Adding the summarization before the zero-shot classification, the accuracy jumped by ~15%! Let us remember that there was no training whatsoever. From this perspective, a 73.5% accuracy looks pretty good. This result could probably be enhanced by tuning the summarizer’s parameters regarding beam search or maximal length.

V) Conclusion

Text classification is a piece of cake using 🤗 Hugging Face’s pre-trained models: fine-tuning DistilBERT is fast (using a GPU), easy and it resulted in a 98.65% accuracy on the BBC News test set.
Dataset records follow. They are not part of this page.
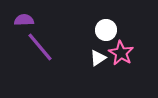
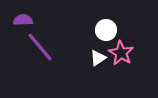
purple semicircle: moved 1 px left
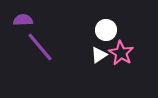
white triangle: moved 1 px right, 3 px up
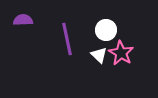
purple line: moved 27 px right, 8 px up; rotated 28 degrees clockwise
white triangle: rotated 42 degrees counterclockwise
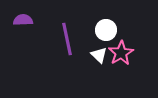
pink star: rotated 10 degrees clockwise
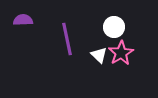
white circle: moved 8 px right, 3 px up
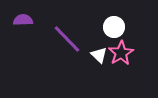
purple line: rotated 32 degrees counterclockwise
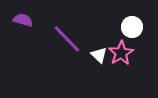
purple semicircle: rotated 18 degrees clockwise
white circle: moved 18 px right
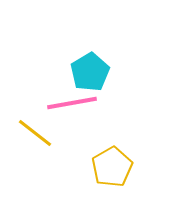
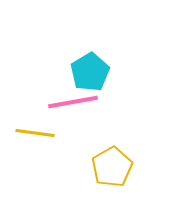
pink line: moved 1 px right, 1 px up
yellow line: rotated 30 degrees counterclockwise
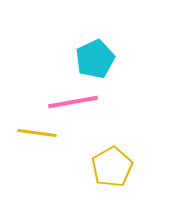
cyan pentagon: moved 5 px right, 13 px up; rotated 6 degrees clockwise
yellow line: moved 2 px right
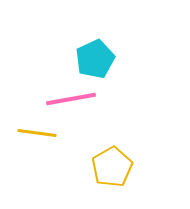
pink line: moved 2 px left, 3 px up
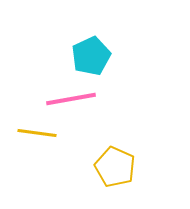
cyan pentagon: moved 4 px left, 3 px up
yellow pentagon: moved 3 px right; rotated 18 degrees counterclockwise
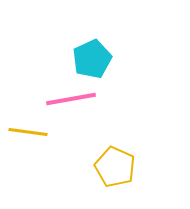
cyan pentagon: moved 1 px right, 3 px down
yellow line: moved 9 px left, 1 px up
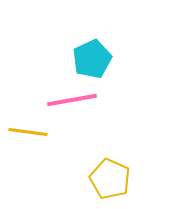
pink line: moved 1 px right, 1 px down
yellow pentagon: moved 5 px left, 12 px down
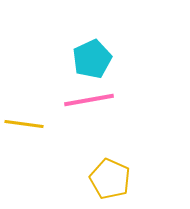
pink line: moved 17 px right
yellow line: moved 4 px left, 8 px up
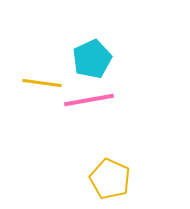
yellow line: moved 18 px right, 41 px up
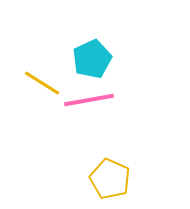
yellow line: rotated 24 degrees clockwise
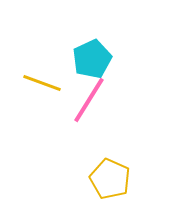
yellow line: rotated 12 degrees counterclockwise
pink line: rotated 48 degrees counterclockwise
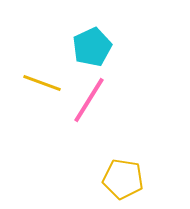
cyan pentagon: moved 12 px up
yellow pentagon: moved 13 px right; rotated 15 degrees counterclockwise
Although this result should be confirmed with other train-test split (only 56 articles in the test set), it is absolutely remarkable. The raw Zero-Shot Classification pipeline from the transformers library could not compete at all with such a performance, ending up with a ~59% accuracy on the same test set. Nonetheless, this result is still decent considering the complete absence of training required by this method.

Given the substantial length of the BBC News articles, we tried summarizing them before performing the Zero-Shot classification, still using the beloved transformers library. This method resulted in a +15% increase of accuracy. Another way would have been to carry out sentence segmentation before the Zero-Shot classification, and averaging the prediction over all an article’s sentences.

We end up with two text classifiers:

  • One that requires training and yields a 98.65% accuracy
  • One that does not require any training, but yields a ~73.5% accuracy

Long live 🤗 Hugging Face!

References

[1] Victor Sanh, Lysandre Debut, Julien Chaumond, Thomas Wolf. DistilBERT, a distilled version of BERT: smaller, faster, cheaper and lighter. (Hugging Face, 2020)

[2] D. Greene and P. Cunningham. “Practical Solutions to the Problem of Diagonal Dominance in Kernel Document Clustering”, Proc. ICML 2006.